This is a classic style bowl by Steve Lucas. Each of his pieces is coil built, painted with bee-weed (black) and red clay slips. The bowl has four dragonflies, which are extending down from the mouth of the bowl. The red on the bowl is a very deep in color with just a bit of mica. Steve said about the deep red:
“When I first learned to make pottery, the red slip painted in the designs was difficult to work with. It wouldn’t take heat very well and would scorch and turn black. The red was also difficult to polish. My aunt Dextra had a deep red color clay slip, and I decided to experiment with it. I took some of our base clay and added the red to it and it polished very well. I then decided to put some mica in there to get that sparkle. That’s where the new red came from, and Dextra liked how it turned out. I introduced them to that. It was nice that for my teacher, Dextra, I was able to share and teach her something.”

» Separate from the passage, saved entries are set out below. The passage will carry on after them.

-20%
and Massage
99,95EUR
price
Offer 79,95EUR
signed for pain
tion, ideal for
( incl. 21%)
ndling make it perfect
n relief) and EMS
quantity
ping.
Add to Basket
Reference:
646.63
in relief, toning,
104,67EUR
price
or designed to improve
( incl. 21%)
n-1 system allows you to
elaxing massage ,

The bowl was traditionally fired and has slight color variations from the firing. It is signed on the bottom with his name and an ear of corn (Corn Clan) and a Mudhead Katsina (Koyemsi).

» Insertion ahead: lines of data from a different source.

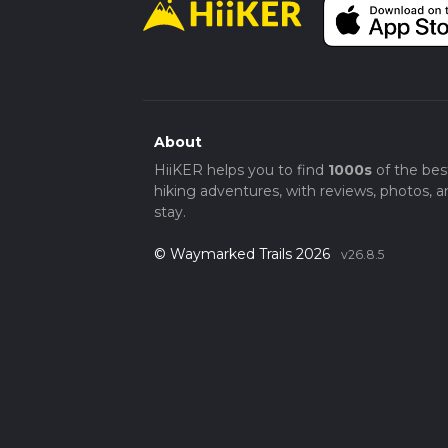
About
HiiKER helps you to find
1000s
of the bes
hiking adventures, with reviews, photos, a
stay.
© Waymarked Trails 2026
v26.8.5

Steve Lucas is a great-great-grandson of Nampeyo of Hano. His grandmother was Rachel Nampeyo and his great-grandmother was Annie Healing. While Steve grew up around potter he primarily learned the art from his aunt, Dextra Quotskuyva Nampeyo. His pottery is amazingly thin-walled, and each piece has a dynamic use of form and design. The pottery is coil built, stone polished, painted and traditionally fired. Steve uses not only traditional designs but often gives his own creative "spin" to the ancient imagery. His pottery is signed with his name and the Mudhead symbol, or Koyemsi. This is reflective of his Hopi-Tewa clan. Steve has won numerous awards for his pottery, including "Best of Show" at Santa Fe Indian Market. We are pleased to carry his works at both our Scottsdale and Santa Fe locations. Steve is featured artist in the recent book by our gallery owner Charles S. King, 'Spoken Through Clay".